→ **Supplied data**:
* * * *

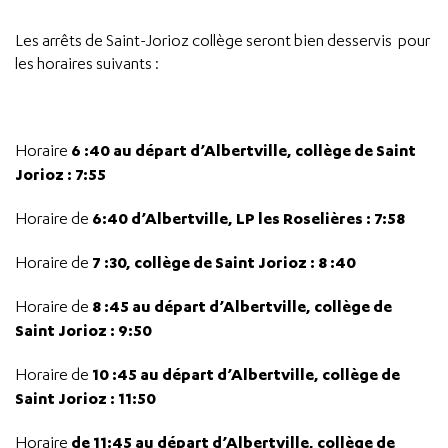
Les arrêts de Saint-Jorioz collège seront bien desservis pour
les horaires suivants :
6 :40 au départ d’Albertville, collège de Saint
Horaire
Jorioz : 7:55
6:40 d’Albertville, LP les Roselières : 7:58
Horaire de
7 :30, collège de Saint Jorioz : 8 :40
Horaire de
8 :45 au départ d’Albertville, collège de
Horaire de
Saint Jorioz : 9:50
10 :45 au départ d’Albertville, collège de
Horaire de
Saint Jorioz : 11:50
de 11:45 au départ d’Albertville, collège de
Horaire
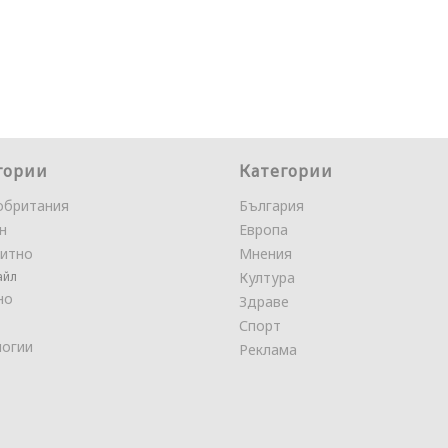
гории
Категории
обритания
България
н
Европа
итно
Мнения
айл
Култура
но
Здраве
Спорт
логии
Реклама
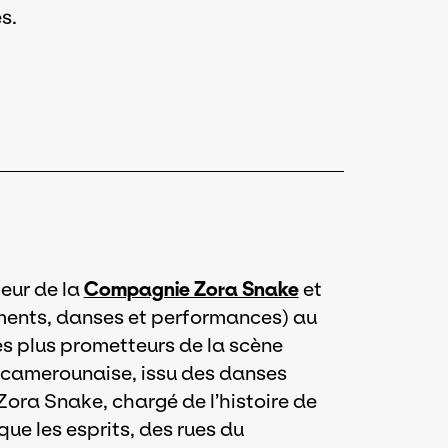
es.
eur de la
Compagnie Zora Snake
et
nts, danses et performances) au
es plus prometteurs de la scène
e camerounaise, issu des danses
Zora Snake, chargé de l’histoire de
ue les esprits, des rues du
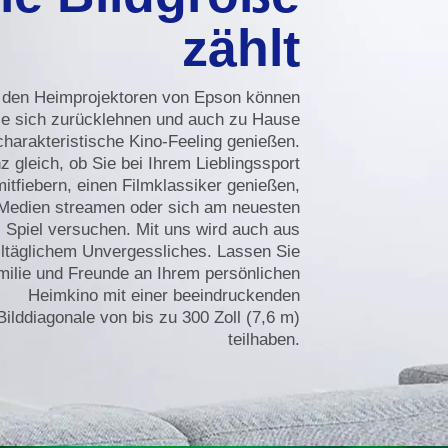
zählt
 den Heimprojektoren von Epson können
ie sich zurücklehnen und auch zu Hause
charakteristische Kino-Feeling genießen.
z gleich, ob Sie bei Ihrem Lieblingssport
mitfiebern, einen Filmklassiker genießen,
Medien streamen oder sich am neuesten
Spiel versuchen. Mit uns wird auch aus
lltäglichem Unvergessliches. Lassen Sie
milie und Freunde an Ihrem persönlichen
Heimkino mit einer beeindruckenden
Bilddiagonale von bis zu 300 Zoll (7,6 m)
teilhaben.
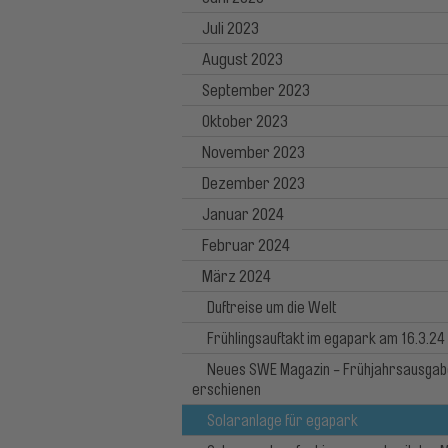
Juli 2023
August 2023
September 2023
Oktober 2023
November 2023
Dezember 2023
Januar 2024
Februar 2024
März 2024
Duftreise um die Welt
Frühlingsauftakt im egapark am 16.3.24
Neues SWE Magazin - Frühjahrsausgab
erschienen
Solaranlage für egapark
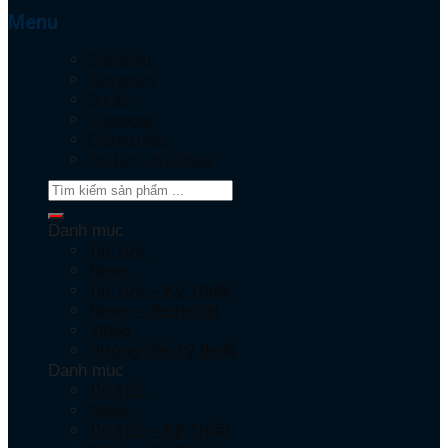
Menu
Giới thiệu
Sản phẩm
Dự án
Catalogue
Chứng nhận
Tin Tức – Kỹ Thuật
Danh mục
Tin Tức
News
Tin Tức – Kỹ Thuật
News – Technical
Video
Hướng dẫn kỹ thuật
Danh mục
Tin Tức
News
Tin Tức – Kỹ Thuật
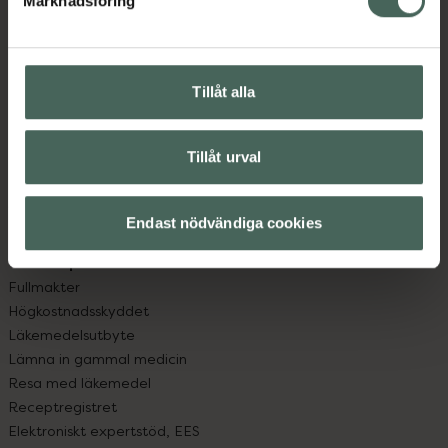
Marknadsföring
Kundservice
Kontakta oss
Vanliga frågor
Hitta apotek
Tillåt alla
Handla tryggt
Leverans, betalning och retur
Kundklubb
Tillåt urval
Sajtens tillgänglighet
App
Endast nödvändiga cookies
Köpvillkor
Om recept och läkemedel
Fullmakter
Högkostnadsskyddet
Läkemedelsutbyte
Lämna in gammal medicin
Resa med läkemedel
Receptregistret
Elektroniskt expertstöd, EES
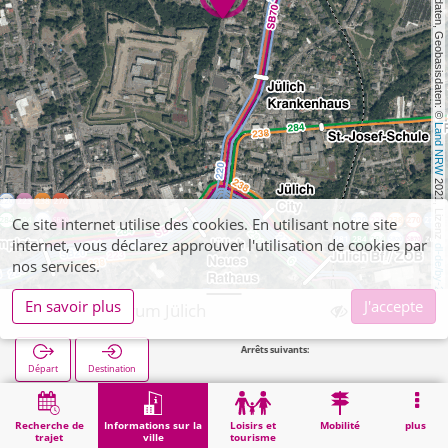
, Kartendaten, Geobasisdaten: © 
Land NRW
 2021, Lizenz 
Ce site internet utilise des cookies. En utilisant notre site
internet, vous déclarez approuver l'utilisation de cookies par
dl-de/by-2-0
nos services.
En savoir plus
J'accepte
Augenzentrum Jülich
Arrêts suivants:
Nord Bf in 
Départ
Destination
Démarrage
Informations sur la ville
Santé
Augenzentrum Jülich
Recherche de
Informations sur la
Loisirs et
Mobilité
plus
trajet
ville
tourisme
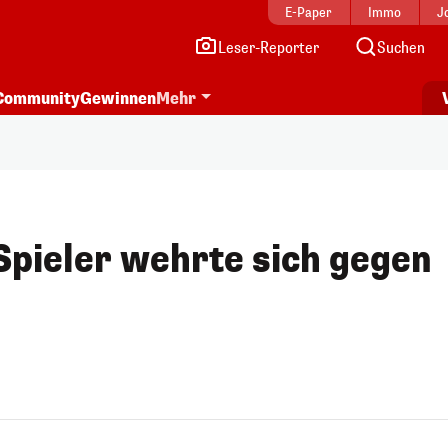
E-Paper
Immo
J
Leser-Reporter
Suchen
Community
Gewinnen
Mehr
pieler wehrte sich gegen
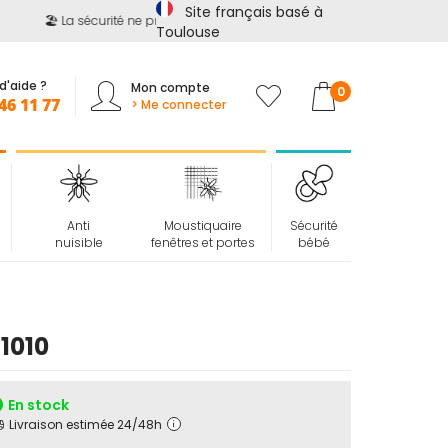
Site français basé à
🏖️ La sécurité ne prend pas de vacances !
📢
Jusqu'à -15%
s
Toulouse
d'aide ?
Mon compte
Mon panier
0
46 11 77
> Me connecter
Anti
Moustiquaire
Sécurité
nuisible
fenêtres et portes
bébé
1010
En stock
Livraison estimée 24/48h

* * * *

The listing above must be repeated exactly. Its pictures are not part of the copy.

→ **Output**:
Les arrêts de Saint-Jorioz collège seront bien desservis pour
les horaires suivants :
6 :40 au départ d’Albertville, collège de Saint
Horaire
Jorioz : 7:55
6:40 d’Albertville, LP les Roselières : 7:58
Horaire de
7 :30, collège de Saint Jorioz : 8 :40
Horaire de
8 :45 au départ d’Albertville, collège de
Horaire de
Saint Jorioz : 9:50
10 :45 au départ d’Albertville, collège de
Horaire de
Saint Jorioz : 11:50
de 11:45 au départ d’Albertville, collège de
Horaire
гории
Категории
обритания
България
н
Европа
итно
Мнения
айл
Култура
но
Здраве
Спорт
логии
Реклама
es.
eur de la
Compagnie Zora Snake
et
nts, danses et performances) au
es plus prometteurs de la scène
e camerounaise, issu des danses
Zora Snake, chargé de l’histoire de
ue les esprits, des rues du
zählt
 den Heimprojektoren von Epson können
ie sich zurücklehnen und auch zu Hause
charakteristische Kino-Feeling genießen.
z gleich, ob Sie bei Ihrem Lieblingssport
mitfiebern, einen Filmklassiker genießen,
Medien streamen oder sich am neuesten
Spiel versuchen. Mit uns wird auch aus
lltäglichem Unvergessliches. Lassen Sie
milie und Freunde an Ihrem persönlichen
Heimkino mit einer beeindruckenden
Bilddiagonale von bis zu 300 Zoll (7,6 m)
teilhaben.
Juli 2023
August 2023
September 2023
Oktober 2023
November 2023
Dezember 2023
Januar 2024
Februar 2024
März 2024
Duftreise um die Welt
Frühlingsauftakt im egapark am 16.3.24
Neues SWE Magazin - Frühjahrsausgab
erschienen
Solaranlage für egapark
Menu
Giới thiệu
Sản phẩm
Dự án
Catalogue
Chứng nhận
Tin Tức – Kỹ Thuật
Danh mục
Tin Tức
News
Tin Tức – Kỹ Thuật
News – Technical
Video
Hướng dẫn kỹ thuật
Danh mục
Tin Tức
News
Tin Tức – Kỹ Thuật
Marknadsföring
Kundservice
Kontakta oss
Vanliga frågor
Hitta apotek
Tillåt alla
Handla tryggt
Leverans, betalning och retur
Kundklubb
Tillåt urval
Sajtens tillgänglighet
App
Endast nödvändiga cookies
Köpvillkor
Om recept och läkemedel
Fullmakter
Högkostnadsskyddet
Läkemedelsutbyte
Lämna in gammal medicin
Resa med läkemedel
Receptregistret
Elektroniskt expertstöd, EES
, Kartendaten, Geobasisdaten: © 
Land NRW
 2021, Lizenz 
Ce site internet utilise des cookies. En utilisant notre site
internet, vous déclarez approuver l'utilisation de cookies par
dl-de/by-2-0
nos services.
En savoir plus
J'accepte
Augenzentrum Jülich
Arrêts suivants:
Nord Bf in 
Départ
Destination
Démarrage
Informations sur la ville
Santé
Augenzentrum Jülich
Recherche de
Informations sur la
Loisirs et
Mobilité
plus
trajet
ville
tourisme
E-Paper
Immo
J
Leser-Reporter
Suchen
Community
Gewinnen
Mehr
pieler wehrte sich gegen
Site français basé à
🏖️ La sécurité ne prend pas de vacances !
📢
Jusqu'à -15%
s
Toulouse
d'aide ?
Mon compte
Mon panier
0
46 11 77
> Me connecter
Anti
Moustiquaire
Sécurité
nuisible
fenêtres et portes
bébé
1010
En stock
Livraison estimée 24/48h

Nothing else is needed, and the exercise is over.